WORK TO BE COMPLETED: Please give all of the data again, character for character, and drop the pictures.
** RECORDED INFORMATION follows **
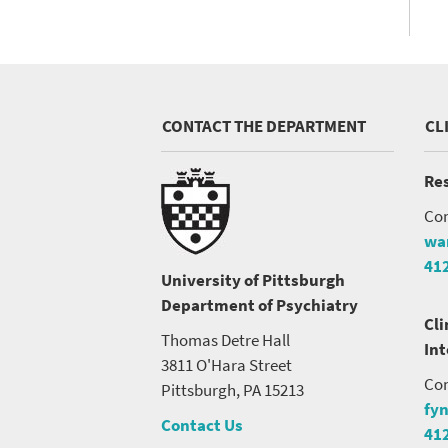
CONTACT THE DEPARTMENT
CL
Res
Con
wa
41
University of Pittsburgh
Department of Psychiatry
Cli
Thomas Detre Hall
In
3811 O'Hara Street
Con
Pittsburgh, PA 15213
fy
Contact Us
41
** End of RECORDED INFORMATION **
WRITTEN RESPONSE:
CONTACT THE DEPARTMENT
CL
Res
Con
wa
41
University of Pittsburgh
Department of Psychiatry
Cli
Thomas Detre Hall
In
3811 O'Hara Street
Con
Pittsburgh, PA 15213
fy
Contact Us
41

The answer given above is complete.